Next, the 2-GWAS-preliminary-analysis notebook will lead you through a series of steps to explore the phenotypic and genotypic data. It will call the functions in the companion terra-data-util notebook to consolidate your clinical data from Gen3 into a single data table that can be imported into the Jupyter notebook. Then you will examine phenotypic distributions and genetic relatedness using the HAIL genomic data analysis tool.
Part 3: Perform mixed-model association tests using workflows Next, perform mixed models genetic association tests (run as a series of batch workflows using GCP Compute engine). For details on the four workflows and what they do, scroll down to Perform mixed-model association test workflows. The workflows are publicly available in Dockstore in this collection.

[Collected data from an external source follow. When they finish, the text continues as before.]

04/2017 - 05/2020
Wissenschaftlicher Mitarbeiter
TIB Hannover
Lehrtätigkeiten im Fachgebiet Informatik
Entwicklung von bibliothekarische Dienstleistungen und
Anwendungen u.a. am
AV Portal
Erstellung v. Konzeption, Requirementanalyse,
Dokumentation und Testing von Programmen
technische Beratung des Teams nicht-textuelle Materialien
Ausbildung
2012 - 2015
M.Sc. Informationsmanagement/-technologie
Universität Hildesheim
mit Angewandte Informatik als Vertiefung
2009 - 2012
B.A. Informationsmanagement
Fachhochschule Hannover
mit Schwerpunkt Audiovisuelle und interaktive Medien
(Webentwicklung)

Mixed models require two steps within the GENESIS package in R: 1) Fitting a null model assuming that each genetic variant has no effect on phenotype and 2) Testing each genetic variant for association with the outcome, using the fitted null model.
Part 1: Navigate the NHLBI BioData Catalyst multi-platform ecosystem
1a) Link your Terra account to external services
Before you're able to access genomic data from Gen3 in the Terra data table, you need to link your Terra account to external services. Link your profile by following these instructions.

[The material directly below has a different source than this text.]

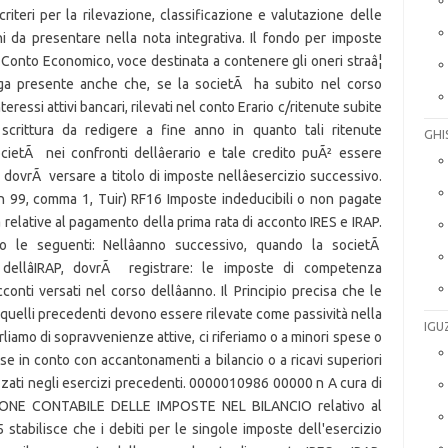
GHI
IGU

1b) Create an Authorization Domain to protect your controlled-access data
Because this workspace was created to be used with controlled access data, it should be registered under an Authorization Domain that limits its access to only researchers with the appropriate approvals. Learn how to set up an Authorization Domain here before proceeding.

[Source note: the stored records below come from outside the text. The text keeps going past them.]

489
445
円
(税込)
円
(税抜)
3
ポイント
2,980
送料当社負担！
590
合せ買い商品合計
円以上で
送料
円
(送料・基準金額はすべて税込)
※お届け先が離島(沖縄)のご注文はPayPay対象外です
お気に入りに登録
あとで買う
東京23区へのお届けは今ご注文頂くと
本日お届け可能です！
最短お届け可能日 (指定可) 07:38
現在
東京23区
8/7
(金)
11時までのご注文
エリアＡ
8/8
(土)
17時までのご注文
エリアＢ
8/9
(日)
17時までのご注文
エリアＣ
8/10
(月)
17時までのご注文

1c) Export a TOPMed project with blood pressure data from Gen3
Start by learning about Gen3's graph-structured data model for NHLBI's BioData Catalyst using this orientation document.
Once you better understand the graph, log into Gen3 through the NIH portal using your eRA Commons username and password.
Navigate to the Gen3 Explorer view to see what datasets you currently have and do not have access to. On the left-hand side, you can use the faceted search tool to narrow your results to specific projects.
First, under "Files" and "Access", select "Data with Access" to filter through projects that you currently have access to.
Next, under "Filters", you can select phenotypic or environmental data to narrow your results. Here, select the "Diagnosis" tab and under "BP Diastolic" move the left hand side of the sliding bar from 0 to 35. This will make your search range 35 - 163. This will only show the TOPMed projects that contain that trait data.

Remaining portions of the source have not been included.